What is not clear, is whether the BBC trained Ruby, or the other way round.

Sep 4, 2015 at 2:34 PM | Unregistered Commentergolf charley

More reasons to welcome the end of the Licence Fee.

Sep 4, 2015 at 7:59 PM | Unregistered CommenterSchrodinger's Cat

Why is it they never notice that truly non-capitalist countries don't have such a nice channel as the BBC and either live in the dark (North Korea) or are sliding into anarchy (Venezuela). Do they lack the ability to compare things, list things, observe? Why, yes, yes they do. All they see is their ideology.

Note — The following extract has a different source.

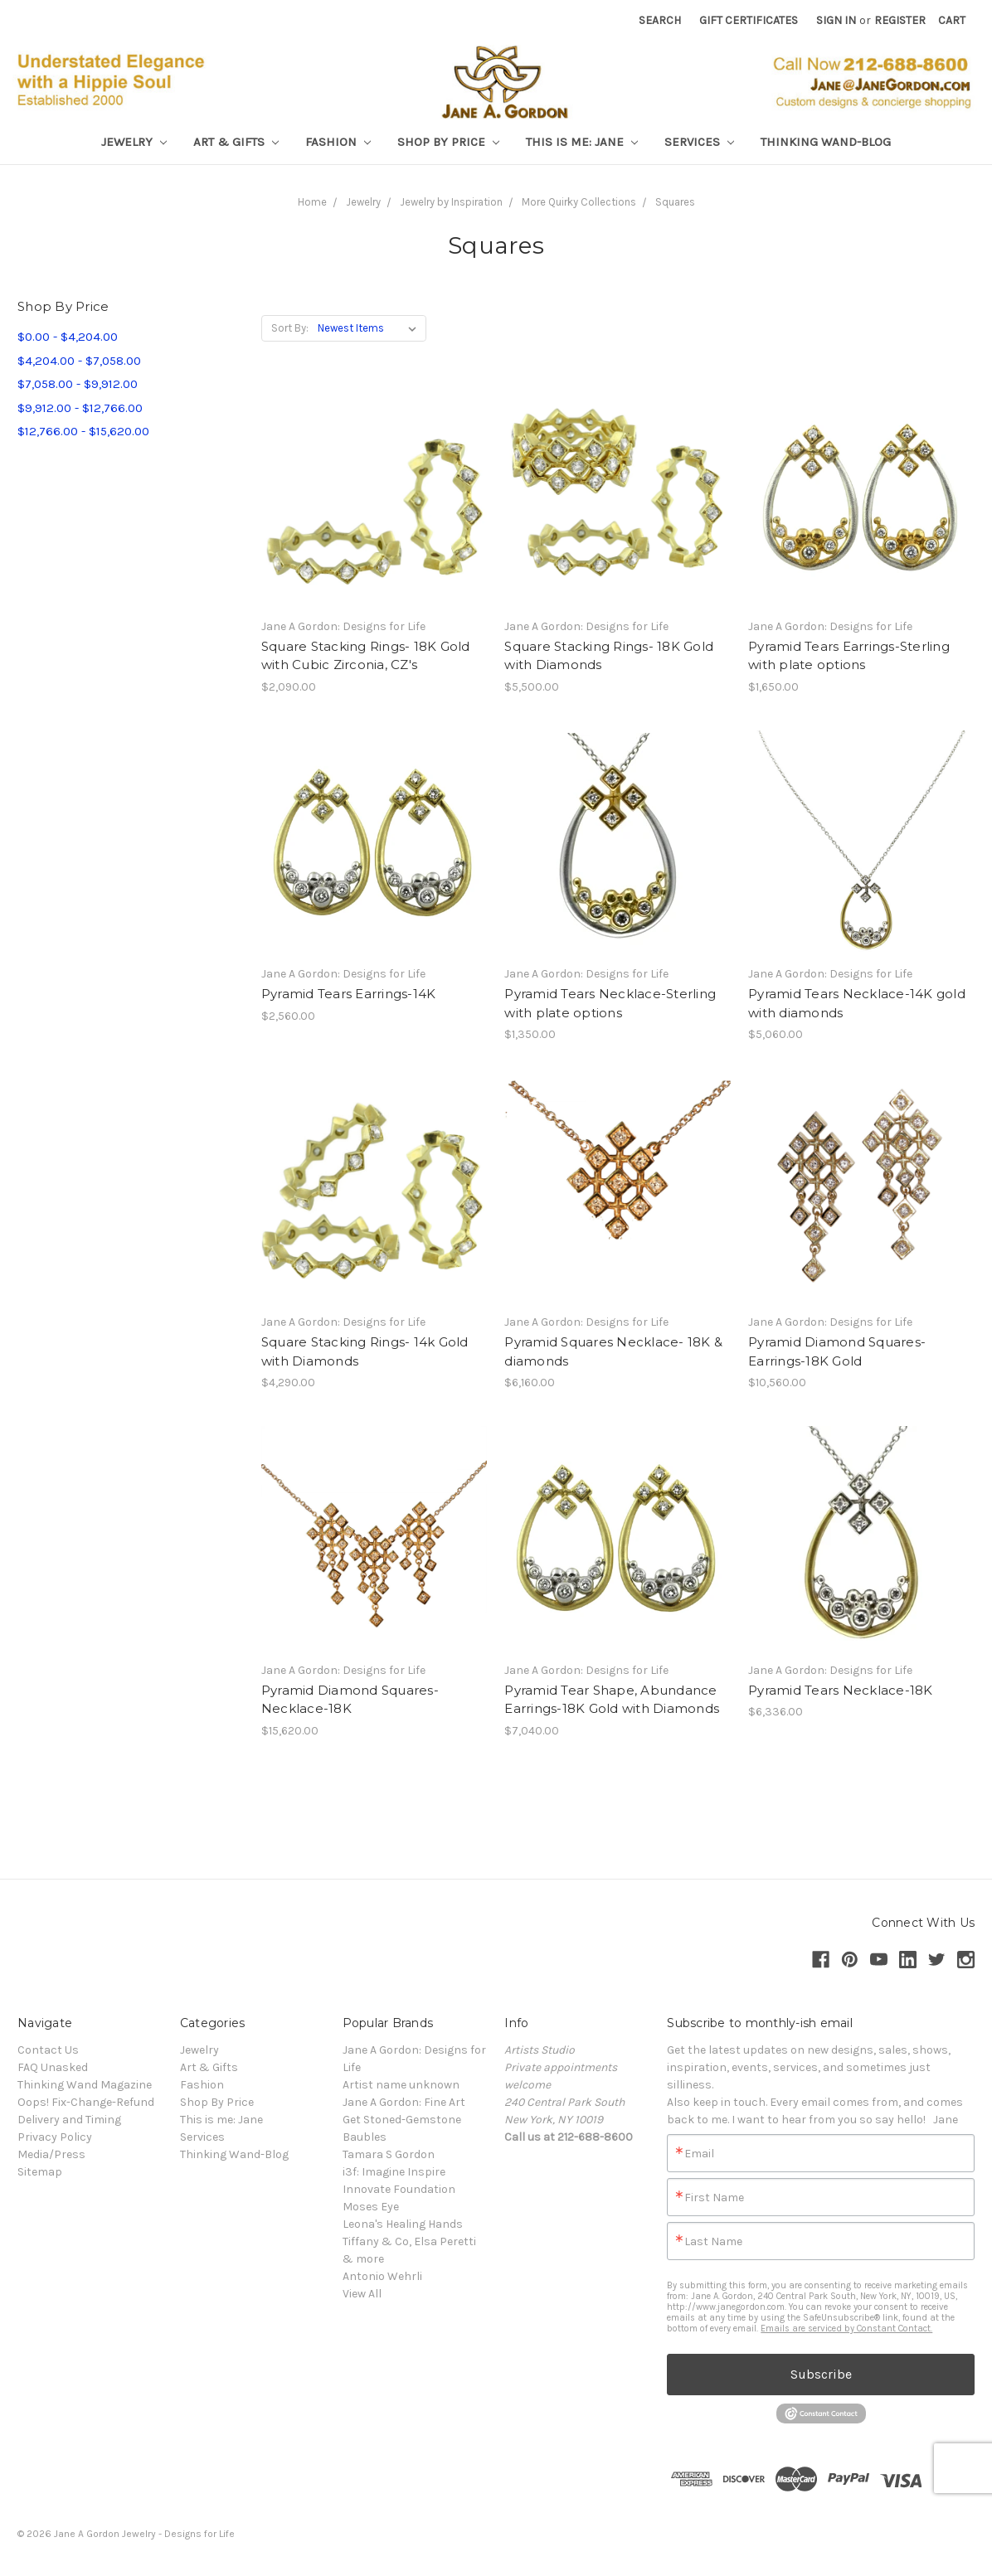 The width and height of the screenshot is (992, 2576). What do you see at coordinates (83, 431) in the screenshot?
I see `$12,766.00 - $15,620.00` at bounding box center [83, 431].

Sep 6, 2015 at 3:55 PM | Unregistered CommenterCraig

I have said this before, here at Bishop Hill, but NZ chucked the Broadcast Licence fee some years ago: the move has not in any way reduced the numbers of the loony Left or True Believers in CAGW in broadcasting here, but at least we don't have to pay to listen. And we do have a number of polished and popular broadcasting personalities who DO understand science and take a very firm sceptical line on climate change.
When I were a lad at school, the BBC was sold to us as the most wonderful broadcasting service on earth. How sad that a once-great institution has sunk to the current depths. But then, The Empire is not what it once was.